Later, Greek, reinterpretations would greatly alter the meaning of this square chart.
Interpretation of a chart traditionally was completely different to how we now do it. The worldview was utterly different here and classical astrology parts ways with modern astrology completely.
It appears there was a birth chart of the universe, a perfect, round, celestial chart. Unlike the earthly individual chart it was circular. This round chart (which the Greeks, frankly, usurped from the "gods" and abrogated to human individuality) is the invisible realm of the soul, the vastness of space, and the eternal life of all phenomena in the universe.
This circular chart was superimposed onto the square chart to produce an interpretation.
For the ancients, it didn't matter how positive your personal charts aspects might be. What mattered was how you chart harmonised with the original chart, the map of the universe, the image of your face before you were born. So the sun in the celestial chart stood in Leo, and the aspects of your Sun to it were highly significant. Planets stood in their rulerships in the celestial chart, and wandered in the earthly charts.

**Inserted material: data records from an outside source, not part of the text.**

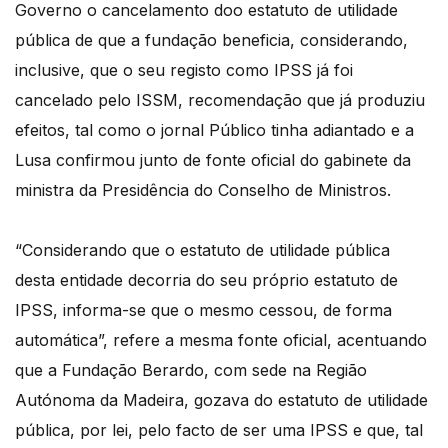
Governo o cancelamento doo estatuto de utilidade
pública de que a fundação beneficia, considerando,
inclusive, que o seu registo como IPSS já foi
cancelado pelo ISSM, recomendação que já produziu
efeitos, tal como o jornal Público tinha adiantado e a
Lusa confirmou junto de fonte oficial do gabinete da
ministra da Presidência do Conselho de Ministros.
“Considerando que o estatuto de utilidade pública
desta entidade decorria do seu próprio estatuto de
IPSS, informa-se que o mesmo cessou, de forma
automática”, refere a mesma fonte oficial, acentuando
que a Fundação Berardo, com sede na Região
Autónoma da Madeira, gozava do estatuto de utilidade
pública, por lei, pelo facto de ser uma IPSS e que, tal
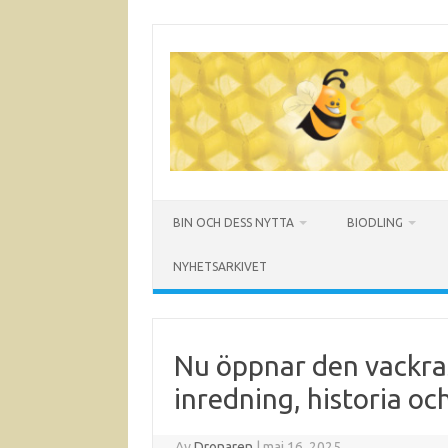
Hoppa
till
innehåll
BIN OCH DESS NYTTA
BIODLING
NYHETSARKIVET
Nu öppnar den vackras
inredning, historia oc
Av
Dronaren
|
maj 16, 2025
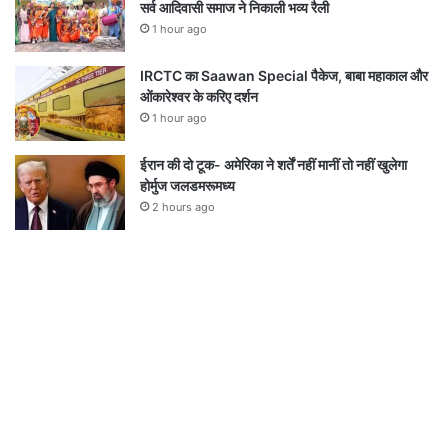
सर्व आदिवासी समाज ने निकाली भव्य रैली
1 hour ago
IRCTC का Saawan Special पैकेज, बाबा महाकाल और
ओंकारेश्वर के करिए दर्शन
1 hour ago
ईरान की दो टूक- अमेरिका ने शर्तें नहीं मानीं तो नहीं खुलेगा
होर्मुज जलडमरूमध्य
2 hours ago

It is hard to recapture the uncanny way the Greeks altered this. When you read some of their astrology they sound like they are tripping on drugs sometimes, they are very out there. For the latter day ancient Greeks taught that the individual was one and identical with the universal chart itself:
"Men are born of the earth, once-born then dying, but we Athenian men are born twice, born of the earth, then born of the stars. We are the twice-born and celestial men," they taught.
The doctine of the twice-born man, fueled by the drugs of the Eleusian mysteries and the occult and superstition of the pagans, gave rise to a new sense of self among the Greeks, the sense of oneself as an "individual", separate from the universe. And it is that concept which has led to our present forms of "classical" (Beatles-level) astrology.
It is helpful to know that there is a classical astrology which is deeper and wider that modern classicism. To every Beatles there's a Bach.